(Task):
Go through the entries below and count the lines where the word "Ester" appears; give only the count.

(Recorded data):
.....

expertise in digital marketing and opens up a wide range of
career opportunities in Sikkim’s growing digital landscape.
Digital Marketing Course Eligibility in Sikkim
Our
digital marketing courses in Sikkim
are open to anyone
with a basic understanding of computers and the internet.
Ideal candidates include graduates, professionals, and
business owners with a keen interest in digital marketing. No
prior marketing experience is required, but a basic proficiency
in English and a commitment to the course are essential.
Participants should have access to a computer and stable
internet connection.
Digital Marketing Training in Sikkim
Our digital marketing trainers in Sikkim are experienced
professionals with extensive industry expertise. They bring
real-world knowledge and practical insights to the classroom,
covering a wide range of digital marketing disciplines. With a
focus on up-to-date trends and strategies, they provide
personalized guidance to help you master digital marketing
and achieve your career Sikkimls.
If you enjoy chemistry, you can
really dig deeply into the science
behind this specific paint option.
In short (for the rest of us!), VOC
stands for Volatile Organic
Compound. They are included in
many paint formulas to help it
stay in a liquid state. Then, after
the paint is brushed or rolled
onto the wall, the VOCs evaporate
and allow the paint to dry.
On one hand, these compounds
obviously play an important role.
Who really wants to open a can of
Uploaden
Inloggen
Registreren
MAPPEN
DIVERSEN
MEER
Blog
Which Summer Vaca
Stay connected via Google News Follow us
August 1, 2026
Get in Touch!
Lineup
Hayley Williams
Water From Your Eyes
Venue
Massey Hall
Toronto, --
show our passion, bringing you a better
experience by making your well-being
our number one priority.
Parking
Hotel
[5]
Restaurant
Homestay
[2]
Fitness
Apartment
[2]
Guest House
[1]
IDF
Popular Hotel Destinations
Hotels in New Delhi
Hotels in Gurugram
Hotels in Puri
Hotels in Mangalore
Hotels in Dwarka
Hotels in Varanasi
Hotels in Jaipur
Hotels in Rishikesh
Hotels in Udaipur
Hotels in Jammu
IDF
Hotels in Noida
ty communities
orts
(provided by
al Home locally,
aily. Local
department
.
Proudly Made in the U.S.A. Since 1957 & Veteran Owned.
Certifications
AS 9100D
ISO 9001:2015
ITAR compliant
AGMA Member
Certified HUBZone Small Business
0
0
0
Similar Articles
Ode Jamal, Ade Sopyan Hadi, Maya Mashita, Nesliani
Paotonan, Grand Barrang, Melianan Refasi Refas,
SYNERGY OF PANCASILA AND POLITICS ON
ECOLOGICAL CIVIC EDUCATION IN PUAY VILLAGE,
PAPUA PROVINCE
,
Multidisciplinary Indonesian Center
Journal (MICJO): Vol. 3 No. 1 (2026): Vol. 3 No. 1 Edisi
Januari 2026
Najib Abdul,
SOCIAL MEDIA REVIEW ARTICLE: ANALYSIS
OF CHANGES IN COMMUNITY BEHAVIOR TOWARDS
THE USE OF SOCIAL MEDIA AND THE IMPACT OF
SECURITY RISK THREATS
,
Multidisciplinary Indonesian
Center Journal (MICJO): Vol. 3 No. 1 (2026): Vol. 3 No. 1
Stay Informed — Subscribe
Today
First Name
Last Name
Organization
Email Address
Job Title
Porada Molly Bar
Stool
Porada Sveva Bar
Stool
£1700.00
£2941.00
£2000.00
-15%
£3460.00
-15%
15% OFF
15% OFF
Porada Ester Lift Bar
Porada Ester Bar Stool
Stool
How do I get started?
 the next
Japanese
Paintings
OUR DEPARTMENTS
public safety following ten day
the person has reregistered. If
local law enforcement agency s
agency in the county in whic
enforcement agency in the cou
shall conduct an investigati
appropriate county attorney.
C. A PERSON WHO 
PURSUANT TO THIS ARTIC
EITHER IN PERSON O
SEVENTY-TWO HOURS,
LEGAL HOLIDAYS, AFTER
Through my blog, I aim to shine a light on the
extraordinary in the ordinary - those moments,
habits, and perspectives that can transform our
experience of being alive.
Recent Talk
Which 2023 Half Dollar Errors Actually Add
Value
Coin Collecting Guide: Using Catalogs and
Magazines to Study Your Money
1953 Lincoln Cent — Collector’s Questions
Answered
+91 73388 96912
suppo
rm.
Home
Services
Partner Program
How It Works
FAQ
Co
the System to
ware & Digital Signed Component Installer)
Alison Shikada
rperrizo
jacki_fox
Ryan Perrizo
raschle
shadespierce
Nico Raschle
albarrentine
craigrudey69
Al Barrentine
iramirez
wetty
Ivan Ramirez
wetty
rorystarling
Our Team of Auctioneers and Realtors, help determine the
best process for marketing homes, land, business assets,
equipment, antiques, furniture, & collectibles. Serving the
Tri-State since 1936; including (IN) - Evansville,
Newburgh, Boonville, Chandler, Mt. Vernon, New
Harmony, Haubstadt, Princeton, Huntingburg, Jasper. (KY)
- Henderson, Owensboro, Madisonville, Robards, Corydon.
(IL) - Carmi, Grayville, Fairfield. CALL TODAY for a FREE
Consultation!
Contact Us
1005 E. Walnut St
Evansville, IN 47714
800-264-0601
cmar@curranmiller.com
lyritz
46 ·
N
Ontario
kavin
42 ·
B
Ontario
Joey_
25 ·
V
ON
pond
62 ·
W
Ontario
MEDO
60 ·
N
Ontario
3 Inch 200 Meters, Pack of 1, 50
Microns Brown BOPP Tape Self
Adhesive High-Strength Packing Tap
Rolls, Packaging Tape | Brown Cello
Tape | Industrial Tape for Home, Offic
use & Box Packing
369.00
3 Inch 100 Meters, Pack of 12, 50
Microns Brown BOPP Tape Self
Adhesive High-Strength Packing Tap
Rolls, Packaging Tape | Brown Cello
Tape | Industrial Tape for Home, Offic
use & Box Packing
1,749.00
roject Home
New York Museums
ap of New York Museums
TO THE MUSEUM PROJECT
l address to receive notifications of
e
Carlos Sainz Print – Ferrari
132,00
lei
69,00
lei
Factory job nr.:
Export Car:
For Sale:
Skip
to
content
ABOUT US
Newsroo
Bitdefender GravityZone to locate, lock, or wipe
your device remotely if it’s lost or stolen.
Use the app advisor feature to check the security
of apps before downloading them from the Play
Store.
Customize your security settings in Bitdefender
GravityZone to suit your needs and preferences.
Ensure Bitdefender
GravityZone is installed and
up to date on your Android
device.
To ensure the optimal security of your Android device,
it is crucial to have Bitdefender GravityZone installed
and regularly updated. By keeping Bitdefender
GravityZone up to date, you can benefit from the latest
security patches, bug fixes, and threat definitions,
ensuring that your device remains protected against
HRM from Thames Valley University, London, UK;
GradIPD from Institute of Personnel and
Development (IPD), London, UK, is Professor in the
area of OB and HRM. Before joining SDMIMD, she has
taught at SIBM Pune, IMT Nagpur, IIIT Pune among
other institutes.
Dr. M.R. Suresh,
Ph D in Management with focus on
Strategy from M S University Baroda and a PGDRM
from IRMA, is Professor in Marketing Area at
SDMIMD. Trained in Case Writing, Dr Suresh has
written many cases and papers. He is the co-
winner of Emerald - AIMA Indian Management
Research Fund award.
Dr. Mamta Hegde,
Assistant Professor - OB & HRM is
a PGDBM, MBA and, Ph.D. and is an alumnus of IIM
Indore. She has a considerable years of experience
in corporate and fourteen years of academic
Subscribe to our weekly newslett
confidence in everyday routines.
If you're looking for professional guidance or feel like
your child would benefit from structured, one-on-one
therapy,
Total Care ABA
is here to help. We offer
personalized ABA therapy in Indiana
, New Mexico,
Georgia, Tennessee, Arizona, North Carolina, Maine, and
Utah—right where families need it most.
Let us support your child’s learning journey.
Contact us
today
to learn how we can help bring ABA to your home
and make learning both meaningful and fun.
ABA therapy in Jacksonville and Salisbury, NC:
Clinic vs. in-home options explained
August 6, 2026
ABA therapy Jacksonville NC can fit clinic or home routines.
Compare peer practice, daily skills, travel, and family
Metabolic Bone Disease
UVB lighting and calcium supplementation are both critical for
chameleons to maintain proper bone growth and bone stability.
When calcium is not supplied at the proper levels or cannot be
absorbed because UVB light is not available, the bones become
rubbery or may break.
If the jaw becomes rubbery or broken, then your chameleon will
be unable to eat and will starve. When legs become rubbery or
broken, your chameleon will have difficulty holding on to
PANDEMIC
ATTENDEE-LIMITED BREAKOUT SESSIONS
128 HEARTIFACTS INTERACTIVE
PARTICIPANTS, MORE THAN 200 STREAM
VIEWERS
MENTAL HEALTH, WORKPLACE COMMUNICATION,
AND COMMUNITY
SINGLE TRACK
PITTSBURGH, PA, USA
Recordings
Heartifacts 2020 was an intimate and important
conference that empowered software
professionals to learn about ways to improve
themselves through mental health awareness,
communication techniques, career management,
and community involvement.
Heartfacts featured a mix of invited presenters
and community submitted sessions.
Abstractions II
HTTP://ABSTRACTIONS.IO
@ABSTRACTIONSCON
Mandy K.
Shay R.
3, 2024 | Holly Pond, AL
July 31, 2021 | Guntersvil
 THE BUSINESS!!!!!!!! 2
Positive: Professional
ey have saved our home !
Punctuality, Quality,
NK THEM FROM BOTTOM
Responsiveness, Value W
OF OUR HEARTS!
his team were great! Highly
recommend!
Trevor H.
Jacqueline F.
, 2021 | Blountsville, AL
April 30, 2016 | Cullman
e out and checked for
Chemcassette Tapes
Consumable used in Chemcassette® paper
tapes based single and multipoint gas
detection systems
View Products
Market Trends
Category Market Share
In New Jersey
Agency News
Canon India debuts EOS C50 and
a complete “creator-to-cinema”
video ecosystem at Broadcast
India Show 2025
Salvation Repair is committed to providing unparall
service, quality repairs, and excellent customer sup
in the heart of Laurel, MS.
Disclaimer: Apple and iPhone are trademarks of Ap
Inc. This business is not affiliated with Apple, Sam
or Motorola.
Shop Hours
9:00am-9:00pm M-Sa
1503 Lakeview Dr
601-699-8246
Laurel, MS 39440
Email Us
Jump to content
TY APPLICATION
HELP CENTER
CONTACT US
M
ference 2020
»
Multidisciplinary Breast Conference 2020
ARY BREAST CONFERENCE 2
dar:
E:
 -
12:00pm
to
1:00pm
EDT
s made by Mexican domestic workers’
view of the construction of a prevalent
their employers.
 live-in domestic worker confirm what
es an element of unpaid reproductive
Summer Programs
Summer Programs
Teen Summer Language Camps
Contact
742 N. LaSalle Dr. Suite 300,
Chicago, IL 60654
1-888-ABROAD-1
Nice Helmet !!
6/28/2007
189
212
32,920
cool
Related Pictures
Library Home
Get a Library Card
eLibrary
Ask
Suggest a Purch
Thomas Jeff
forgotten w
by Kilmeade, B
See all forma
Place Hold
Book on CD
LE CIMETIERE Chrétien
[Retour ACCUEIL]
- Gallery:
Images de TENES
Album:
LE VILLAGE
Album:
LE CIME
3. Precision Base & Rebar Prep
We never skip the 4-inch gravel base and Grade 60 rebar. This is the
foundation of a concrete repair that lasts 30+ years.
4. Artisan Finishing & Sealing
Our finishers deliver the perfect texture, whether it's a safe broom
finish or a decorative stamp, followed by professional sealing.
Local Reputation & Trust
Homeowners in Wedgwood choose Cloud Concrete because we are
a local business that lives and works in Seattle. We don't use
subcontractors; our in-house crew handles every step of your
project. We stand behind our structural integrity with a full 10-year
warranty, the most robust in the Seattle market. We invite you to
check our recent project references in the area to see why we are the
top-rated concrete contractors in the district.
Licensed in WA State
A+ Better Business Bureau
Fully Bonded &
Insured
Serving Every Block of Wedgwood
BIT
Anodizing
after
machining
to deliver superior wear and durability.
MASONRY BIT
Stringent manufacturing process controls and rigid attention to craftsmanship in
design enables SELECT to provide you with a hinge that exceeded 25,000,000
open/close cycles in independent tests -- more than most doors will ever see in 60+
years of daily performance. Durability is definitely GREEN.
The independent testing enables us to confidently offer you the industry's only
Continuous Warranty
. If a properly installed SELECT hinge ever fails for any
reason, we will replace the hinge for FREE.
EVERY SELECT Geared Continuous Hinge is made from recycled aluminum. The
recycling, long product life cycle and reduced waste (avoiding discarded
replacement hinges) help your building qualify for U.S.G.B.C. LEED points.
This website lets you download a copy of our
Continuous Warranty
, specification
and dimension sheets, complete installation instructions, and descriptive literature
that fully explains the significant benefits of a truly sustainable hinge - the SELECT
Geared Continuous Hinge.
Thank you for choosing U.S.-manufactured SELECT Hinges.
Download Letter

.....

(Answer below):
2